Nothing exciting going on there: just the console polling for a keypress, and sleeping the thread for 1 second after every poll. The important thing of course is the way in which we sleep the thread, which is with PInvoke instead of using the usual mscorlib System.Threading.Thread.Sleep(Int32).

Now let’s run it under WinDbg + SOS, and see if we can find out what happens. The managed stack while sleeping looks like this:

Child SP IP       Call Site
00ebee24 0108013d DomainBoundILStubClass.IL_STUB_PInvoke(UInt32)
00ebee28 0108008e [InlinedCallFrame: 00ebee28] TestPInvoke.Program.Sleep(UInt32)
00ebee6c 0108008e TestPInvoke.Program.Main(System.String[])

On the bottom is the entrypoint. The next frame on the stack is just an information frame telling us the call to Program.Sleep was inlined in Main (notice the same IP). The next frame is more interesting: as the last frame on the managed stack this must be our marshalling stub.

We can dump the MethodDescriptor of the Program.Main and DomainBoundILStubClass.IL_STUB_PInvoke methods for comparison, which gives us:

0:000> !IP2MD 0108008e
MethodDesc: 00fc37c8
Method Name: TestPInvoke.Program.Main(System.String[])
Class: 00fc12a8
MethodTable: 00fc37e4
mdToken: 06000002
Module: 00fc2ed4
IsJitted: yes
CodeAddr: 01080050

and

0:000> !IP2MD 0108013d
MethodDesc: 00fc38f0
Method Name: DomainBoundILStubClass.IL_STUB_PInvoke(UInt32)
Class: 00fc385c
MethodTable: 00fc38b0
mdToken: 06000000
Module: 00fc2ed4
IsJitted: yes
CodeAddr: 010800c0

This tells us both methods are originally IL code, and they are JIT compiled. For the Main method we knew this of course, and for the PInvoke stub it can’t be a surprise either given the class and method names.

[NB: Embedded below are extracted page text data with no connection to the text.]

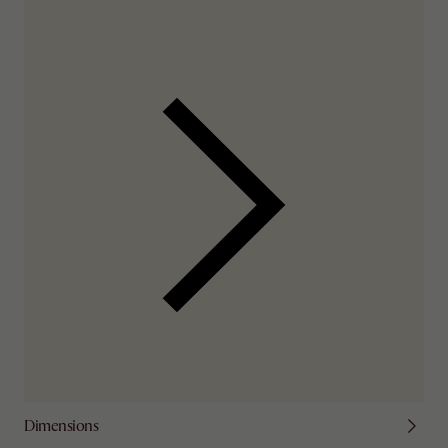
Check nearby stores for availability
Dimensions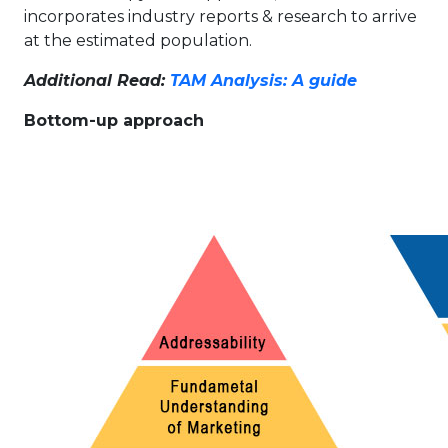
incorporates industry reports & research to arrive
at the estimated population.
Additional Read:
TAM Analysis: A guide
Bottom-up approach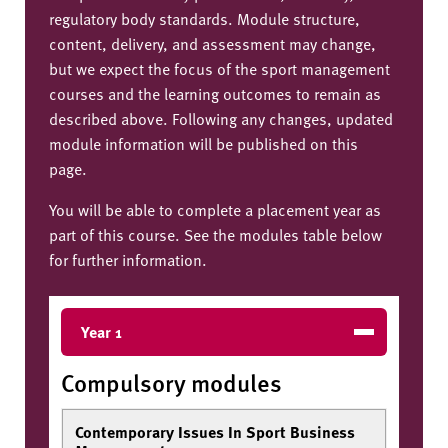
regulatory body standards. Module structure,
content, delivery, and assessment may change,
but we expect the focus of the sport management
courses and the learning outcomes to remain as
described above. Following any changes, updated
module information will be published on this
page.
You will be able to complete a placement year as
part of this course. See the modules table below
for further information.
Year 1
Compulsory modules
Contemporary Issues In Sport Business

So let’s dump out the IL:

0:000> !DumpIL 00fc37c8
IL_0001: ldstr "Press any key..."
IL_0006: call System.Console::WriteLine
IL_000c: br.s IL_001b
IL_000f: ldc.i4 1000
IL_0014: call TestPInvoke.Program::Sleep
IL_001b: call System.Console::get_KeyAvailable
IL_0020: ldc.i4.0
IL_0021: ceq
IL_0025: brtrue.s IL_010e
IL_0027: ret

No surprises there. Next the stub:

0:000> !DumpIL 00fc38f0
error decoding IL

OK, that’s weird. The metadata tells us we have an IL compiled method, the JITted code is there:

0:000> !u 010800c0
Normal JIT generated code
DomainBoundILStubClass.IL_STUB_PInvoke(UInt32)
(actual code left out)

but where is the IL body?

In fact, it turns out since .NET v4.0, all interop stubs are generated at runtime in IL and JIT compiled for the relevant architecture. Note this runtime IL has a clear difference with the IL emitted in runtime assemblies (for instance the ones generated for XML serialization), as the interop stubs aren’t contained in a runtime generated assembly or module. Instead, the module token is spoofed to be identical to the calling frame’s module (you can check this above). Likewise, there is only runtime data for these methods, and looking up its class info gives:

!DumpClass 00fc385c
Class Name: 
mdToken: 02000000
File: C:\dev\voidcall\Profiler\ProfilerNext\TestPInvoke\TestPInvoke\bin\Debug\TestPInvoke.exe
Parent Class: 00000000
Module: 00fc2ed4
Method Table: 00fc38b0
Total Method Slots: 0
Class Attributes: 101
Transparency: Critical

This containing class – DomainBoundILStubClass – is some weird thing as well: it doesn’t inherit anything (not even System.Object), the name isn’t filled in, and there are no method slots, even though we know there is a at least one method in this class, namely the one we just followed to get to it. So probably this class is just a construct for keeping integrity in the CLR internal datastructures.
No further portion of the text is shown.